Stored dataset items
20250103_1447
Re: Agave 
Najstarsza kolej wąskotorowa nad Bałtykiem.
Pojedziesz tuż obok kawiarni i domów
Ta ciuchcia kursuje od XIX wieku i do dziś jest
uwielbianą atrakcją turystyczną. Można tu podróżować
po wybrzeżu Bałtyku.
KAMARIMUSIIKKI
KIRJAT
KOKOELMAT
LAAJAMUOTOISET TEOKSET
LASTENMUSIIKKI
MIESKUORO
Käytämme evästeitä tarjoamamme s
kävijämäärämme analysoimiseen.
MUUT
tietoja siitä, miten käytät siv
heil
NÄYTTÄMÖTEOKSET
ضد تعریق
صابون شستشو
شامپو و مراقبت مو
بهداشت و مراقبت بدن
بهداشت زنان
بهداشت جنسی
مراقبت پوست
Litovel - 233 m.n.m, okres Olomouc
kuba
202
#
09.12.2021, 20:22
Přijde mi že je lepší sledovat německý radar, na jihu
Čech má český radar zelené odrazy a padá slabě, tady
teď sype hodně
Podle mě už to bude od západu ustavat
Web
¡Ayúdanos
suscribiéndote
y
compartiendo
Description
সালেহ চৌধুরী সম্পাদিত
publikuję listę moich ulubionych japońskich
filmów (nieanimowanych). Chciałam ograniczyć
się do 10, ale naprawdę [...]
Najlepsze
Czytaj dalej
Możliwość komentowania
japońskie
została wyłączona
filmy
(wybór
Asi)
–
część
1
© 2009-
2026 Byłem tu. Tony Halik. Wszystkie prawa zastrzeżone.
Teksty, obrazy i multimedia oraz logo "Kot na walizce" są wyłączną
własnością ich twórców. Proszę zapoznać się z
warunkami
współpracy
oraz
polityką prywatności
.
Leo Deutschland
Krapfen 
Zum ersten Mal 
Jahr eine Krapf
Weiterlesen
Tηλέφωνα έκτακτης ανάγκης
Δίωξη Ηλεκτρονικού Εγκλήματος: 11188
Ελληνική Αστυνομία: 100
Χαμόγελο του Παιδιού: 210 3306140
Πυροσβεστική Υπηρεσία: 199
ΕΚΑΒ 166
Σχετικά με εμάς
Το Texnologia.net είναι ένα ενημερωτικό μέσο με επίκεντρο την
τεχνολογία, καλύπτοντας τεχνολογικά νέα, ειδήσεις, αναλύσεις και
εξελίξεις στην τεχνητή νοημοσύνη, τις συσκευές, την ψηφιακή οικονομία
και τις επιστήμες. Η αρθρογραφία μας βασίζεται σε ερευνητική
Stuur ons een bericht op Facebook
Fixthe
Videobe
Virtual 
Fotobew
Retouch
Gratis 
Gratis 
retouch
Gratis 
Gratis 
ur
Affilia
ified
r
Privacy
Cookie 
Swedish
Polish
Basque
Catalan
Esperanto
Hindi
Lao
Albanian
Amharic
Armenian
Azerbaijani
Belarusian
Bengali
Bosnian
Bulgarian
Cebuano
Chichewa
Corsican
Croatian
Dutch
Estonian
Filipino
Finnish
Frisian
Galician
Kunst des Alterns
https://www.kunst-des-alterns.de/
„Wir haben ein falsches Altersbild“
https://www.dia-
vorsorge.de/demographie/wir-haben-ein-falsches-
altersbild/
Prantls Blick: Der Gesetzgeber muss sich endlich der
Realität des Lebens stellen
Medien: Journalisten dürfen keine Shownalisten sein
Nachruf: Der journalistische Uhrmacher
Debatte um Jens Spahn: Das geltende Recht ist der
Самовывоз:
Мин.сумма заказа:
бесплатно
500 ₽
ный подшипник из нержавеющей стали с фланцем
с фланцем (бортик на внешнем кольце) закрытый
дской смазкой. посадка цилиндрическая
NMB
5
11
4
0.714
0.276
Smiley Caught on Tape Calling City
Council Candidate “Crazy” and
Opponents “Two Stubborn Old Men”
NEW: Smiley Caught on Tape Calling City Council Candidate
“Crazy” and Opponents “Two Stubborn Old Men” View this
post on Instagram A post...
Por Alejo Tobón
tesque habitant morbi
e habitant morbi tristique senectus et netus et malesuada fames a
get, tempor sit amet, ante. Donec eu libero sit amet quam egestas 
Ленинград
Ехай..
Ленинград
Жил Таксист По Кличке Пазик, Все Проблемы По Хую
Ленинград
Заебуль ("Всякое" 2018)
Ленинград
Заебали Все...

**WHAT YOU NEED TO DO**
Set the data above down again in full, exactly as it reads.

**EXERCISE ANSWER**
20250103_1447
Re: Agave 
Najstarsza kolej wąskotorowa nad Bałtykiem.
Pojedziesz tuż obok kawiarni i domów
Ta ciuchcia kursuje od XIX wieku i do dziś jest
uwielbianą atrakcją turystyczną. Można tu podróżować
po wybrzeżu Bałtyku.
KAMARIMUSIIKKI
KIRJAT
KOKOELMAT
LAAJAMUOTOISET TEOKSET
LASTENMUSIIKKI
MIESKUORO
Käytämme evästeitä tarjoamamme s
kävijämäärämme analysoimiseen.
MUUT
tietoja siitä, miten käytät siv
heil
NÄYTTÄMÖTEOKSET
ضد تعریق
صابون شستشو
شامپو و مراقبت مو
بهداشت و مراقبت بدن
بهداشت زنان
بهداشت جنسی
مراقبت پوست
Litovel - 233 m.n.m, okres Olomouc
kuba
202
#
09.12.2021, 20:22
Přijde mi že je lepší sledovat německý radar, na jihu
Čech má český radar zelené odrazy a padá slabě, tady
teď sype hodně
Podle mě už to bude od západu ustavat
Web
¡Ayúdanos
suscribiéndote
y
compartiendo
Description
সালেহ চৌধুরী সম্পাদিত
publikuję listę moich ulubionych japońskich
filmów (nieanimowanych). Chciałam ograniczyć
się do 10, ale naprawdę [...]
Najlepsze
Czytaj dalej
Możliwość komentowania
japońskie
została wyłączona
filmy
(wybór
Asi)
–
część
1
© 2009-
2026 Byłem tu. Tony Halik. Wszystkie prawa zastrzeżone.
Teksty, obrazy i multimedia oraz logo "Kot na walizce" są wyłączną
własnością ich twórców. Proszę zapoznać się z
warunkami
współpracy
oraz
polityką prywatności
.
Leo Deutschland
Krapfen 
Zum ersten Mal 
Jahr eine Krapf
Weiterlesen
Tηλέφωνα έκτακτης ανάγκης
Δίωξη Ηλεκτρονικού Εγκλήματος: 11188
Ελληνική Αστυνομία: 100
Χαμόγελο του Παιδιού: 210 3306140
Πυροσβεστική Υπηρεσία: 199
ΕΚΑΒ 166
Σχετικά με εμάς
Το Texnologia.net είναι ένα ενημερωτικό μέσο με επίκεντρο την
τεχνολογία, καλύπτοντας τεχνολογικά νέα, ειδήσεις, αναλύσεις και
εξελίξεις στην τεχνητή νοημοσύνη, τις συσκευές, την ψηφιακή οικονομία
και τις επιστήμες. Η αρθρογραφία μας βασίζεται σε ερευνητική
Stuur ons een bericht op Facebook
Fixthe
Videobe
Virtual 
Fotobew
Retouch
Gratis 
Gratis 
retouch
Gratis 
Gratis 
ur
Affilia
ified
r
Privacy
Cookie 
Swedish
Polish
Basque
Catalan
Esperanto
Hindi
Lao
Albanian
Amharic
Armenian
Azerbaijani
Belarusian
Bengali
Bosnian
Bulgarian
Cebuano
Chichewa
Corsican
Croatian
Dutch
Estonian
Filipino
Finnish
Frisian
Galician
Kunst des Alterns
https://www.kunst-des-alterns.de/
„Wir haben ein falsches Altersbild“
https://www.dia-
vorsorge.de/demographie/wir-haben-ein-falsches-
altersbild/
Prantls Blick: Der Gesetzgeber muss sich endlich der
Realität des Lebens stellen
Medien: Journalisten dürfen keine Shownalisten sein
Nachruf: Der journalistische Uhrmacher
Debatte um Jens Spahn: Das geltende Recht ist der
Самовывоз:
Мин.сумма заказа:
бесплатно
500 ₽
ный подшипник из нержавеющей стали с фланцем
с фланцем (бортик на внешнем кольце) закрытый
дской смазкой. посадка цилиндрическая
NMB
5
11
4
0.714
0.276
Smiley Caught on Tape Calling City
Council Candidate “Crazy” and
Opponents “Two Stubborn Old Men”
NEW: Smiley Caught on Tape Calling City Council Candidate
“Crazy” and Opponents “Two Stubborn Old Men” View this
post on Instagram A post...
Por Alejo Tobón
tesque habitant morbi
e habitant morbi tristique senectus et netus et malesuada fames a
get, tempor sit amet, ante. Donec eu libero sit amet quam egestas 
Ленинград
Ехай..
Ленинград
Жил Таксист По Кличке Пазик, Все Проблемы По Хую
Ленинград
Заебуль ("Всякое" 2018)
Ленинград
Заебали Все...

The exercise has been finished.